Croquet Is a Real Sport That Doesn't Punish Your Joints
If you loved tennis or squash and your knees said no, croquet gives you the part you miss: real competition and skill, with no pounding. Why nothing about it jars the body.
If you loved tennis or squash and your knees finally said no, croquet gives you the part you actually miss. The competition, and the satisfaction of a shot that comes off, with none of the pounding that ended the other game.
It manages this because nothing about it jars the body. You walk on a soft lawn, and walking is the hardest thing your legs do all morning. The stroke is a smooth pendulum from the shoulders, so there is no twisting through the back or hips and no sudden force to strain. And you set the pace yourself. Nobody is sprinting, nobody is making you react, so the injuries that come from quick changes of direction have nowhere to start.
That last part matters more than it sounds. Most sports injuries in older players come from the reactive moments, the lunge for a ball, the awkward landing. Croquet has none of them. You line up, you play your shot, you walk to the next one. The game waits for you.
None of which makes it gentle in the sense of easy. It is gentle on the joints and hard on the wits. The good players are the ones reading three shots ahead and working out how to send your ball to the boundary while they are at it.

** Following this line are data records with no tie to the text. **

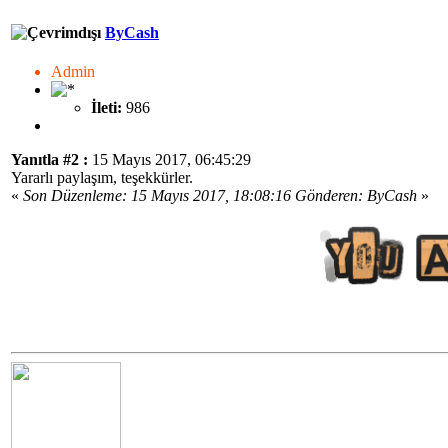
ByCash
Admin
İleti:
986
Yanıtla #2 :
15 Mayıs 2017, 06:45:29
Yararlı paylaşım, teşekkürler.
«
Son Düzenleme: 15 Mayıs 2017, 18:08:16 Gönderen: ByCash
»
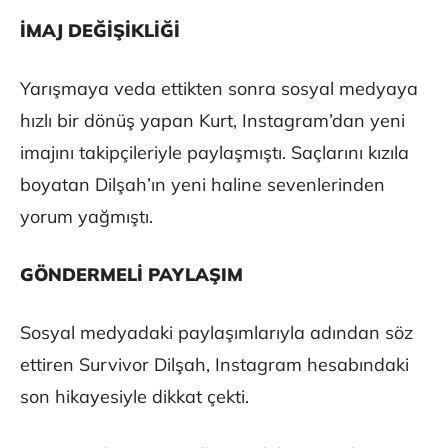
İMAJ DEĞİŞİKLİĞİ
Yarışmaya veda ettikten sonra sosyal medyaya
hızlı bir dönüş yapan Kurt, Instagram’dan yeni
imajını takipçileriyle paylaşmıştı. Saçlarını kızıla
boyatan Dilşah’ın yeni haline sevenlerinden
yorum yağmıştı.
GÖNDERMELİ PAYLAŞIM
Sosyal medyadaki paylaşımlarıyla adından söz
ettiren Survivor Dilşah, Instagram hesabındaki
son hikayesiyle dikkat çekti.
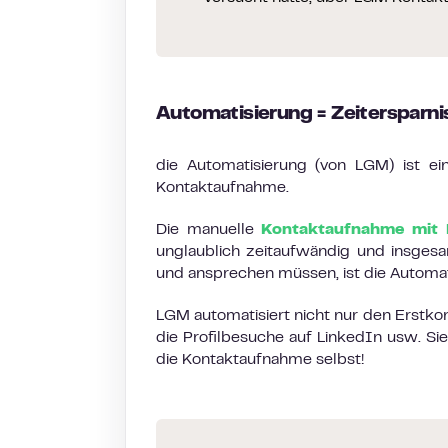
Automatisierung = Zeitersparni
die Automatisierung (von LGM) ist e
Kontaktaufnahme.
Die manuelle
Kontaktaufnahme mit 
unglaublich zeitaufwändig und insgesa
und ansprechen müssen, ist die Automa
LGM automatisiert nicht nur den Erstko
die Profilbesuche auf LinkedIn usw. S
die Kontaktaufnahme selbst!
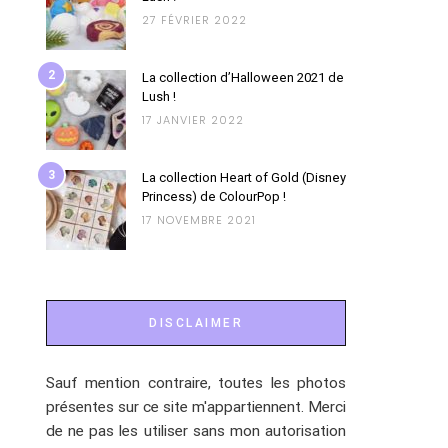
27 FÉVRIER 2022
2
La collection d’Halloween 2021 de
Lush !
17 JANVIER 2022
3
La collection Heart of Gold (Disney
Princess) de ColourPop !
17 NOVEMBRE 2021
DISCLAIMER
Sauf mention contraire, toutes les photos
présentes sur ce site m'appartiennent. Merci
de ne pas les utiliser sans mon autorisation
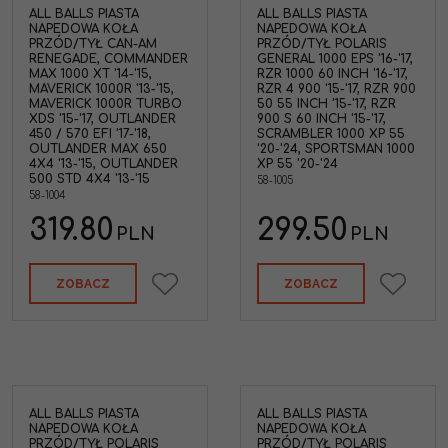
ALL BALLS PIASTA
ALL BALLS PIASTA
NAPEDOWA KOŁA
NAPEDOWA KOŁA
PRZÓD/TYŁ CAN-AM
PRZÓD/TYŁ POLARIS
RENEGADE, COMMANDER
GENERAL 1000 EPS '16-'17,
MAX 1000 XT '14-'15,
RZR 1000 60 INCH '16-'17,
MAVERICK 1000R '13-'15,
RZR 4 900 '15-'17, RZR 900
MAVERICK 1000R TURBO
50 55 INCH '15-'17, RZR
XDS '15-'17, OUTLANDER
900 S 60 INCH '15-'17,
450 / 570 EFI '17-'18,
SCRAMBLER 1000 XP 55
OUTLANDER MAX 650
'20-'24, SPORTSMAN 1000
4X4 '13-'15, OUTLANDER
XP 55 '20-'24
500 STD 4X4 '13-'15
58-1005
58-1004
319.80
299.50
PLN
PLN
ZOBACZ
ZOBACZ
ALL BALLS PIASTA
ALL BALLS PIASTA
NAPEDOWA KOŁA
NAPEDOWA KOŁA
PRZÓD/TYŁ POLARIS
PRZÓD/TYŁ POLARIS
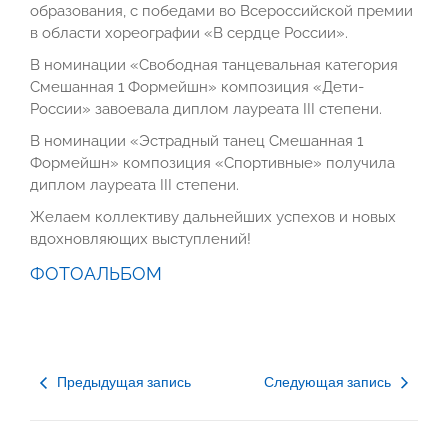
образования, с победами во Всероссийской премии
в области хореографии «В сердце России».
В номинации «Свободная танцевальная категория
Смешанная 1 Формейшн» композиция «Дети-
России» завоевала диплом лауреата III степени.
В номинации «Эстрадный танец Смешанная 1
Формейшн» композиция «Спортивные» получила
диплом лауреата III степени.
Желаем коллективу дальнейших успехов и новых
вдохновляющих выступлений!
ФОТОАЛЬБОМ
Предыдущая запись
Следующая запись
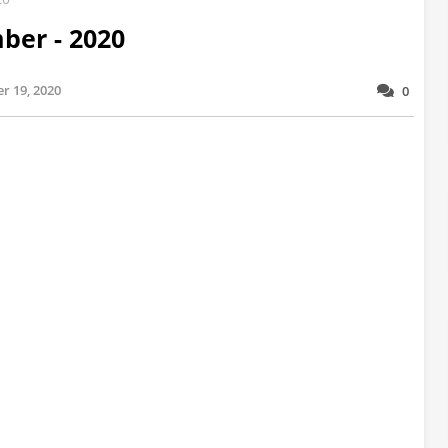
ber - 2020
r 19, 2020
0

You can spend a lifetime getting better at it, which is the thing a real sport gives you that a walk around the block does not.
People with arthritis often find it is one of the few sports they can still play through, because steady low-impact movement keeps a joint mobile rather than aggravating it. A word with your doctor first is sensible, but most are pleased to hear you have found something competitive that does not come with a fortnight of recovery.
You do not need braces or special shoes. Flat soles to protect the lawn, and the club provides the rest. If you have been missing the game more than the exercise, most clubs run a free morning where you can pick up a mallet and find out whether your eye is still in.